Records from a dataset
-=-=-
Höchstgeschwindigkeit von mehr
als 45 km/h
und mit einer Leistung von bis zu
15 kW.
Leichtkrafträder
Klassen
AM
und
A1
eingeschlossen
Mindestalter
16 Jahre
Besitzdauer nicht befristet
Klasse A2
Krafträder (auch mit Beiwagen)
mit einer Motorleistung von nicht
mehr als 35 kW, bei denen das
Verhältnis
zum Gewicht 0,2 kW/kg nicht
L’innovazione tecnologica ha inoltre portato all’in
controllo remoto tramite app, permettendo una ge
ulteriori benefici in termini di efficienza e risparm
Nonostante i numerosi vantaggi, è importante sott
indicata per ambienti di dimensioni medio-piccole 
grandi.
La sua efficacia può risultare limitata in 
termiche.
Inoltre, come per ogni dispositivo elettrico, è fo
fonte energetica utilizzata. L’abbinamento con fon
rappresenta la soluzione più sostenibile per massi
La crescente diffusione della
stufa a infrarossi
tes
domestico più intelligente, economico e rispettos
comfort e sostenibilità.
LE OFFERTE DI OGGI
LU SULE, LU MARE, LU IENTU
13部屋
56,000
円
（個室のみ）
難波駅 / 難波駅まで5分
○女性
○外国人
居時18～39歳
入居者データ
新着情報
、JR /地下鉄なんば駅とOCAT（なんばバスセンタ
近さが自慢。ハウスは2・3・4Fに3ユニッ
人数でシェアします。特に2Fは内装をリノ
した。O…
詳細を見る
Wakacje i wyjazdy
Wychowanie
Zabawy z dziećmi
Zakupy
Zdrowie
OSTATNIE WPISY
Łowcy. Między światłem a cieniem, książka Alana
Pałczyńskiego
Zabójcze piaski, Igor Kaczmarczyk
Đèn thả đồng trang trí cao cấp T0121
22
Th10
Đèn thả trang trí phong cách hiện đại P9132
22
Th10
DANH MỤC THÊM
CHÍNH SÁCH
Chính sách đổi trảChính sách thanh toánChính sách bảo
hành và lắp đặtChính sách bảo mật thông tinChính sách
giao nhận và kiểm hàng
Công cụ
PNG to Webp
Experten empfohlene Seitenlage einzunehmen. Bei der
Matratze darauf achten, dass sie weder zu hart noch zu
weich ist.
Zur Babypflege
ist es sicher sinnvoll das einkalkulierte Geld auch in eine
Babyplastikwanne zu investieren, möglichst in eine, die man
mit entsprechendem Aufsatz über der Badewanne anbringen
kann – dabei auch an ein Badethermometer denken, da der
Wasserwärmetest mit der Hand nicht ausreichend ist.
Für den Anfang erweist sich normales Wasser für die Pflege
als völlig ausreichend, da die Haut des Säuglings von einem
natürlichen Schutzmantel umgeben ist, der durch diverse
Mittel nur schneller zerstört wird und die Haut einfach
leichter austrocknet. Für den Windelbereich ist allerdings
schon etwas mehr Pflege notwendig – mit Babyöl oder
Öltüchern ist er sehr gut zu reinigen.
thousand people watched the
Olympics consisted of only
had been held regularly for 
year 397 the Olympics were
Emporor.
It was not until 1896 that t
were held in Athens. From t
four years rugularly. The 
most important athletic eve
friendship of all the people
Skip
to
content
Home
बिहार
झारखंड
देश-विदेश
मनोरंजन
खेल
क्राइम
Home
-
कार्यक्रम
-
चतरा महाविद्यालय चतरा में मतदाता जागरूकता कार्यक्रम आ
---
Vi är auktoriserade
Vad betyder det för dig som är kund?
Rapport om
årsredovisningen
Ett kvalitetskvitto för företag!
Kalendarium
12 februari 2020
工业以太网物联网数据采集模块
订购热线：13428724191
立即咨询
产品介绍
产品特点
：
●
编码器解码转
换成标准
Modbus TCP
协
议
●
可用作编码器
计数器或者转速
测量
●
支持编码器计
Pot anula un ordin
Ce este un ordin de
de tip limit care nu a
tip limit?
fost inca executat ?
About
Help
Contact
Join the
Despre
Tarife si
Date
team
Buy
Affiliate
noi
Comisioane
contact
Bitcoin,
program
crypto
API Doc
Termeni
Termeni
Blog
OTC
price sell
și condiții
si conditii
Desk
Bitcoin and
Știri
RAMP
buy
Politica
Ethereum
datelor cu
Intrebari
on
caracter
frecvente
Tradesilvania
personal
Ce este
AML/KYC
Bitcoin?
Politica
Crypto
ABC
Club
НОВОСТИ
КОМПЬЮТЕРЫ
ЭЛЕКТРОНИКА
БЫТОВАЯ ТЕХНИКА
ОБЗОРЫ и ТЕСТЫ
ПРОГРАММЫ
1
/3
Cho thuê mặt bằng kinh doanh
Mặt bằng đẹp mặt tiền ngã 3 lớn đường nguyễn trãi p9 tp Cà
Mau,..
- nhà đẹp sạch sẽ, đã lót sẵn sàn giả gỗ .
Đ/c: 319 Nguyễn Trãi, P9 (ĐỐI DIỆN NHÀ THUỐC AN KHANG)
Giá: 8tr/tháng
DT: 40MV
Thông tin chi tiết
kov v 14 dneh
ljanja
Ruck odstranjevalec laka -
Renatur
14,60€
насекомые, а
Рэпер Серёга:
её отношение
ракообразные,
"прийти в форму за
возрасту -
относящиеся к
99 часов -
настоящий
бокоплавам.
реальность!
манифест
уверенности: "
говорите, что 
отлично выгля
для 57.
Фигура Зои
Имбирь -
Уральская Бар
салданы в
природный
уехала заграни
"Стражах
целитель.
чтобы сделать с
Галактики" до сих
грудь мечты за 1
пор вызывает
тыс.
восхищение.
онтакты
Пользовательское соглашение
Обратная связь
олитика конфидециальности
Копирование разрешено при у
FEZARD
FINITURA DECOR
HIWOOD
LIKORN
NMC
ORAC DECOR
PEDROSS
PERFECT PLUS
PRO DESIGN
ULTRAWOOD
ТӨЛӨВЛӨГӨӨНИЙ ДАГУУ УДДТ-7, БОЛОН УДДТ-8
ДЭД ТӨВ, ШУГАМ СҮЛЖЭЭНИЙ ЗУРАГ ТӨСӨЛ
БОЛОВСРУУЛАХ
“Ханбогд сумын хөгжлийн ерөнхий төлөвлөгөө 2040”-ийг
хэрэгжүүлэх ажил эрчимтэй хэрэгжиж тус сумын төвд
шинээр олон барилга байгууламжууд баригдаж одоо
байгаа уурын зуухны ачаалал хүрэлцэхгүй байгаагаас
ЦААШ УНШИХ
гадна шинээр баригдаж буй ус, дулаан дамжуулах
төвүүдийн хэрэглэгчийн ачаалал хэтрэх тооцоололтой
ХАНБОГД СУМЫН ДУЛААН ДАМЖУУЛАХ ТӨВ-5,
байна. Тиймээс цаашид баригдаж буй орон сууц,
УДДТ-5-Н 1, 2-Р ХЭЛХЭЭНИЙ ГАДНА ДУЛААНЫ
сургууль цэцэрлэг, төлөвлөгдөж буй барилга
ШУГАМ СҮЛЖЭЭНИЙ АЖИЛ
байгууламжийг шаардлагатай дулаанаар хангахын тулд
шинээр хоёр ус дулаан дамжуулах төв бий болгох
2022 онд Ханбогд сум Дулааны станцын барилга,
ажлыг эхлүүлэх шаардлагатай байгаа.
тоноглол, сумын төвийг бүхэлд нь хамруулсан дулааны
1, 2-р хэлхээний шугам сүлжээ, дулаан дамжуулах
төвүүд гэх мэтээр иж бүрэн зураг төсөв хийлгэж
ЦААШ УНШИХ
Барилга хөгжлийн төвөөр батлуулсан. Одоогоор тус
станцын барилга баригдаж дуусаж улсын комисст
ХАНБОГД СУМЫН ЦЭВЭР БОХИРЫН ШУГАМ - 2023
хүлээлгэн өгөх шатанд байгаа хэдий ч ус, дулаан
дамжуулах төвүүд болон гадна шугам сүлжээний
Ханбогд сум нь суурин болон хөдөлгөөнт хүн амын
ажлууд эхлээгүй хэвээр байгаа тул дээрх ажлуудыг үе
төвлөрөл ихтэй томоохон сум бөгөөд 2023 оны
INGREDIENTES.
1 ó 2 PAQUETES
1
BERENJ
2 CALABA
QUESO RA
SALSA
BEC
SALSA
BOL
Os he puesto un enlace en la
-=-=-
_Work task_:
Look through the records for the string "ачаалал". Copy every line that has it.

_Problem solution_:
байгаа уурын зуухны ачаалал хүрэлцэхгүй байгаагаас
төвүүдийн хэрэглэгчийн ачаалал хэтрэх тооцоололтой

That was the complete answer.